I'm "older" and my gut reaction is "why do you need something as big as a 6mm?"
You need a 6mm 'cause of numerology. Small numbers mean power, and you cannot argue with St. Augustine of Hippo - first, he's a saint, and second, he's dead.
I could never trust using a 223 for deer, but a 6mm/223 is different. The 6mm/223 is smaller, but it's a vastly superior cartridge. I can prove it using math and numericals in numerology..
223 - 2+2+3 = 7 6/223 - 6+2+2+3 = 13 - 1+3 = 4 (4 is smaller than 7)
From this, we see that a 223 is a 7. The 6mm/223 is a 4.
Saint Augustine might argue that you got lucky, being able to take those animals. 7 is a lucky number after all.
Mathematically speaking, the proof is right in front of you. Perhaps that is the reason why Americans don't like metricals, but you cannot deny science!
As I noted in the article, quite a few hunters (usually older) have an immediate gut reaction against hunting deer with "twenty-twos," probably due to .22 rimfires.
More likely because they read over and over again in gun/hunting magazines how .22 centerfires were woefully inadequate and should never be used on deer. I remember reading that many times in gun/hunting rags in articles written by many different gun writers. It wasn't until relatively recently that some writers changed their tune and started writing articles about using .22 centerfires on deer. Mostly none did until the introduction of .22 caliber "big game" bullets like the Nosler partition and Barnes x.
I know a couple of young Alaskans who've taken plenty of big game, including moose and grizzly, with their .223's. They're kind of puzzled when people say it isn't enough.
^this I remember watching one of the Alaska shows on discovery.

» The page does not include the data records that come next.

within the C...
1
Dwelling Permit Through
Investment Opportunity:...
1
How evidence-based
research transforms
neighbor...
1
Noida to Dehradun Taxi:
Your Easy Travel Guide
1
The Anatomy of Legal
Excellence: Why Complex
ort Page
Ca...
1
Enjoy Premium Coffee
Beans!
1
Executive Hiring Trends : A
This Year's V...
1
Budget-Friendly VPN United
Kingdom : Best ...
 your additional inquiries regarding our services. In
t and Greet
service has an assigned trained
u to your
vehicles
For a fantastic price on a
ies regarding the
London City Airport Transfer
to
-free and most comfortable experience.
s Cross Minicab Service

They had a bear coming in at night eating their salmon. They caught the bear in the act, couple shots from an AR (only assume it was 223 or 556) and it was over with!

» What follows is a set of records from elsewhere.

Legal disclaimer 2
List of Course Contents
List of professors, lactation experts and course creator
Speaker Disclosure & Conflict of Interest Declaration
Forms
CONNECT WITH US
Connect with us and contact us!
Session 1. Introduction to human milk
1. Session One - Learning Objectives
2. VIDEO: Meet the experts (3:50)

All of them do something better than the 30-06, but none of them do everything as well.
Steve, the 6/223 would equal 6 / 2+2+3 which would equal 6 / 7, which is about .85 dumbass.

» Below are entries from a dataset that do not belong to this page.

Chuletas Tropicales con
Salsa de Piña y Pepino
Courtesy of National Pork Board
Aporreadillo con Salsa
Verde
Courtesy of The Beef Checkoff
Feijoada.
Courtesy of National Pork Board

Wayyyy smaller than 7. Do you know anything about rifles?
Back in St Augustine's day (400 A.D.), they didn't use the / (slash) for division. Division wasn't invented until the 1700s. Multiple-cation was developed by Ben Franklin in the 1700s also, to explain taxation to farmers. That's what I learned in school.
New math rules were the reason why you see the 6mm/223 written so many different ways - including 6x45mm. If we applied modern mathemication rules to the metrical designation, the 6x45mm would be a 9. That is, 6x45 = 270. 2+7+0 = 9. But we can't, so it isn't.
Killed a black bear with a 22-250. That probably doesn't count, does it? Was still only in my long-johns, hadn't got the camo on yet--so it wasn't ethical, I guess.
He was a thiever and am sure it was the load of guilt he was carrying that made him go down so dang fast...relief no doubt...thought I had missed him at first....
Steve, the 6/223 would equal 6 / 2+2+3 which would equal 6 / 7, which is about .85 dumbass.
Wayyyy smaller than 7. Do you know anything about rifles?
Back in St Augustine's day (400 A.D.), they didn't use the / (slash) for division. Division wasn't invented until the 1700s. Multiple-cation was developed by Ben Franklin in the 1700s also, to explain taxation to farmers. That's what I learned in school.
New math rules were the reason why you see the 6mm/223 written so many different ways - including 6x45mm. If we applied modern mathemication rules to the metrical designation, the 6x45mm would be a 9. That is 6x45 = 270. 2+7+0 = 9. But we can't, so it isn't.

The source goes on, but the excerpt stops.